Un exemple de pièces imprimées en filament flexible

Les filaments composites sont des filaments composés d’un plastique, typiquement le PLA, et d’un autre matériau naturel. On trouve par exemple des filaments composés à partir de fibres de bois, de pierre ou même de poudre métallique offrant un rendu proche du métal d’origine une fois poncée.

Les filaments dits de performance sont des filaments plastiques offrant des propriétés techniques intéressantes tel qu’une très bonne solidité (filament Nylon ou Carbone) ou une résistance à de hautes températures (comme le filament PC), à la corrosion, conductibles d’électricité, respectant certaines normes en matière de biocompatibilité ou de contact alimentaire (comme le filament PET).
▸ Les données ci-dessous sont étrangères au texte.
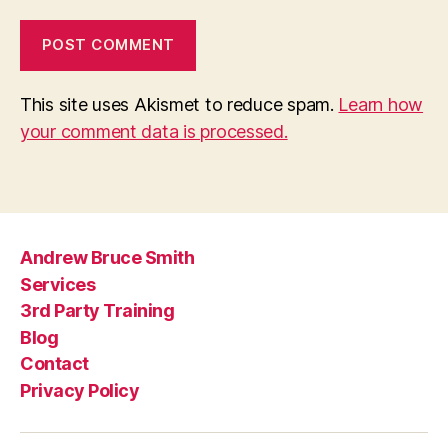
This site uses Akismet to reduce spam.
Learn how
your comment data is processed.
Andrew Bruce Smith
Services
3rd Party Training
Blog
Contact
Privacy Policy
Ceux-ci se destinent toutefois à un usage professionnel et peuvent nécessiter des imprimantes plus performantes.


Certains filaments permettent d’obtenir un rendu métallique

Les filaments de support, quant à eux sont fait à base de plastiques solubles tels que le HIPS ou PVA. Ceux-ci servent à créer les structures de support d’un objet complexe, impossible à imprimer sans structure amovible. Il faudra donc utiliser une imprimante à double buse extrudeuse afin d’associer le matériel souhaité au matériel de support.

Généralement, le HIPS est associé à l’ABS et le PVA au PLA étant donné qu’ils ont des propriétés en commun. Après l’impression, il suffit de plonger l’objet imprimé dans la solution soluble (le limonène pour le HIPS, l’eau pour le PVA) pour se débarrasser des supports.